Talking about the kid reminded me that Kreyler's men could be working
on him right now, for all I knew. I turned and half ran down the
canyon. But nothing had happened. He was squatting with his back
against the rocky wall. There was a ragged tally book on his knee, and
he was writing painfully in it with the nub end of a pencil. He didn't
see me until I was right in front of him, and when he looked up his
face got red, as if he had just been caught stealing pennies from a
poor box.
“I—well, I guess I was kind of writing my girl a letter,” he said.
“I know there's no place to mail a letter around here, but when I get
back to Tucson I can do it.”
I don't know why he thought it was necessary to tell me about it, but
he kept stumbling on, telling me about his girl. I guess he didn't
notice the look on my face—or maybe I had learned to hide the things I
felt.
“You think a lot of this girl, don't you?” I put in. “Why, sure.
Well, we've even got it planned to get married—sometime.” Sometime....

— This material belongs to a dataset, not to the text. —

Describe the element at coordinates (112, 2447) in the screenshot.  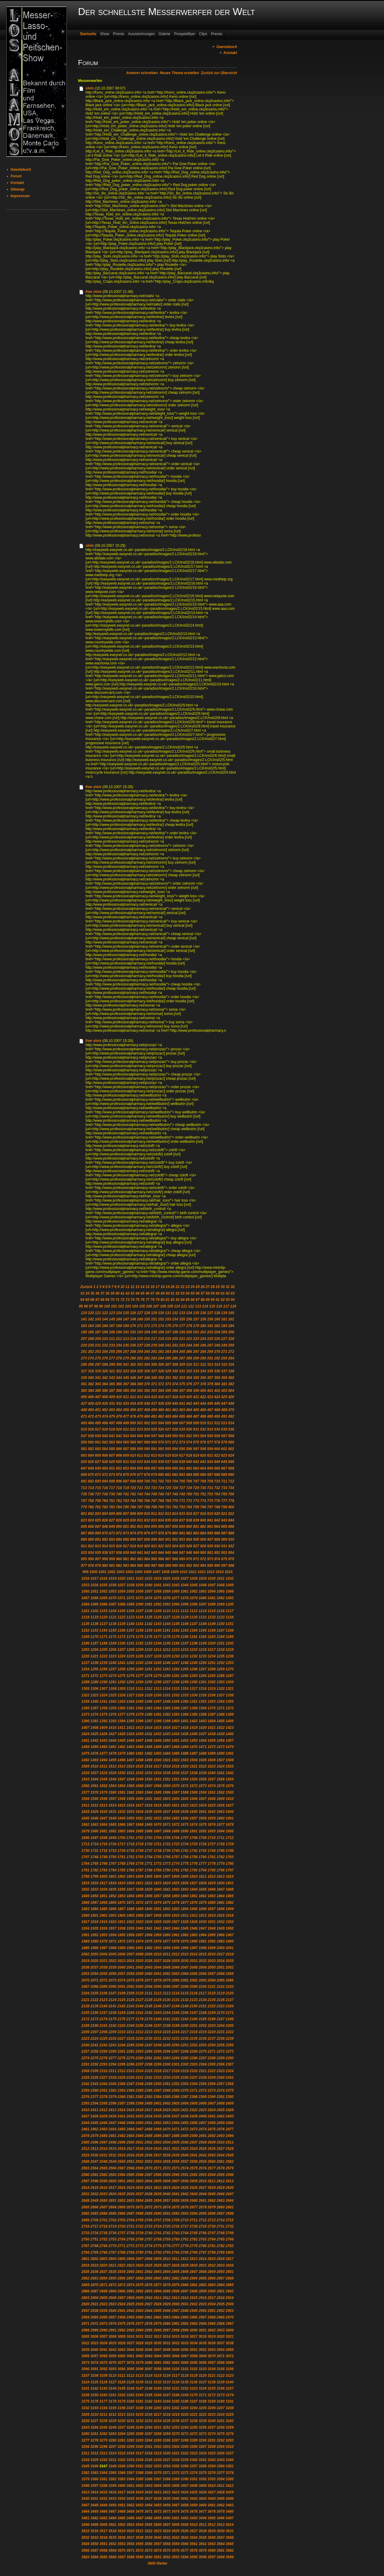 I see `3297` at that location.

I should have done something right then. I should have put him on a
horse and sent him back to Texas. And I caught myself thinking, That's
exactly what I'll do— sometime.
It wasn't Johnny Rayburn that I was interested in, it wasn't even the
money—because if this was to be the last raid it didn't make any
difference what happened to the ledger. I was afraid—I admitted that.

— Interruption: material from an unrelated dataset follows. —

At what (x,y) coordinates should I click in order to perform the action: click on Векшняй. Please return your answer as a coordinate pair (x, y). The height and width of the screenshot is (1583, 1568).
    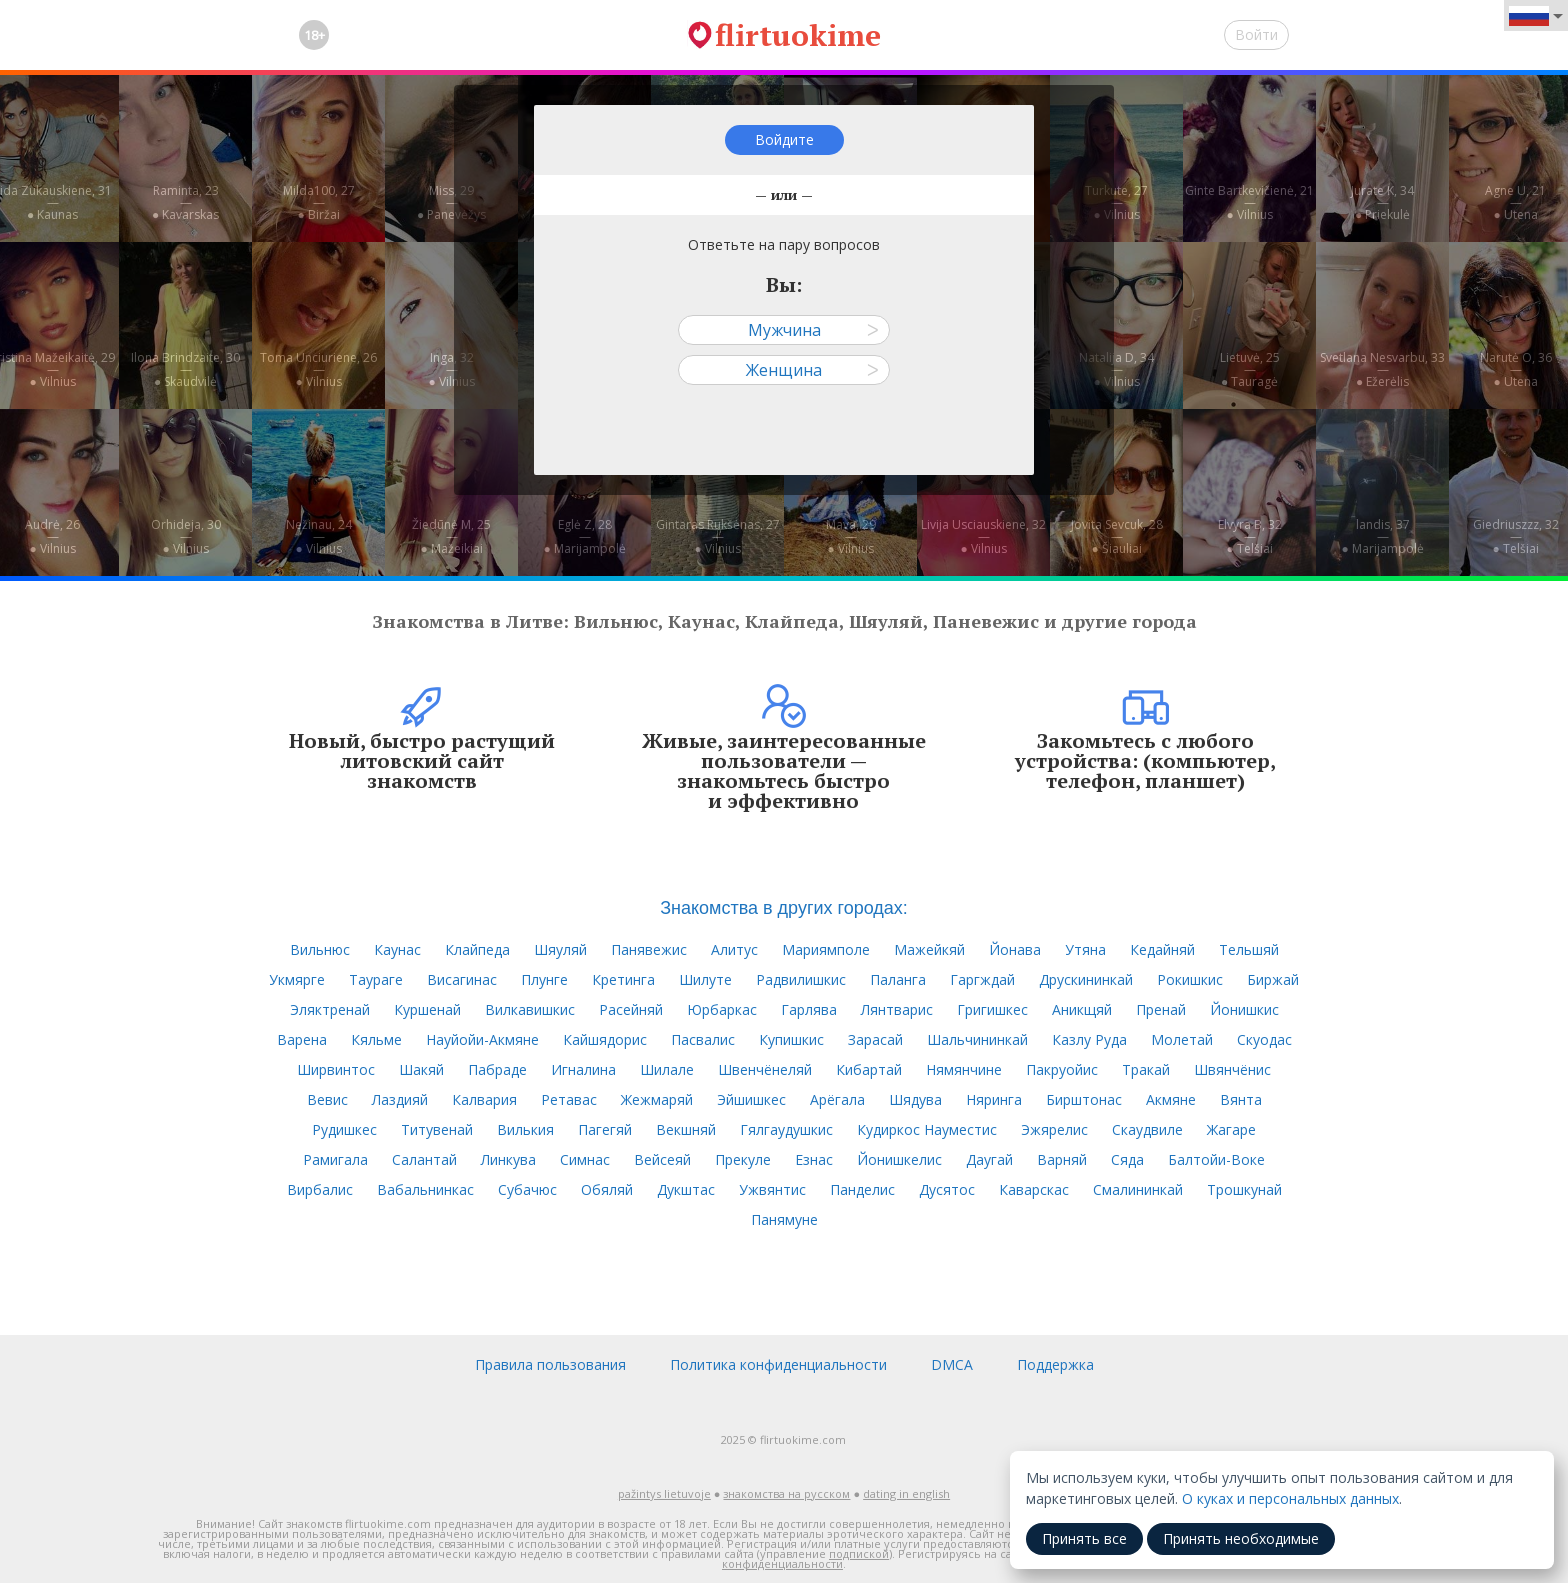     Looking at the image, I should click on (686, 1129).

But the queer thing about it was that it wasn't the prospect of getting
killed that scared me, it was the business of living and being alone.

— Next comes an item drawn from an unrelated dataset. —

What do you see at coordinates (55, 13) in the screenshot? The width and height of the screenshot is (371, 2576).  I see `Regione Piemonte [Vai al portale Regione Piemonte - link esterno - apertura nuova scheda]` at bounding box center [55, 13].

It was crazy, and I guess there's no good way to explain it, but I
didn't have the feeling when the kid was around.
I guess he was what they call a symbol. A symbol of other times.
Better times.
The kid was still talking, rambling on. Now that he had got started,
he didn't seem to know how to stop.
“I wouldn't expect anybody else to knew how I feel about that girl of
mine,” he said. “Maybe you wouldn't think she was so much to look at,
but she's prettier than a new colt to me. Yes, sir, I'm going to go
back there someday. We're going to stake out a little place down on the
Rio Grande that I know about and raise some beef cattle and some
grain.” He laughed. “And some kids too, I guess.”
“What you do is your own goddamned business,” I said, “except just
keep it to yourself. I don't want to hear about it.”
The bitterness in my voice surprised me almost as much as it did the
kid. I didn't know why I had said it and I didn't know how to explain
it. I just knew that I didn't want to hear about his girl, or his
plans, or anything else.
I left him sitting there with a startled, bewildered look in his
eyes. As I turned I almost ran into Bama, who was standing behind me.
“Well, what do you want?”
Bama ran a hand over that bearded, weak-looking chin of his. “It
looks like the last of your men are in,” he said. “Kreyler came in just
a while ago. The scouts just got in, too.” He rummaged in his shirt
pocket and took out a section of the map that he had drawn. He put his
pencil on the throat of a funnel-shaped canyon. “Here is where the
train ought to be around noon tomorrow, according to the scouts. It'll
be an all-night ride, and then some, if we get there in time.”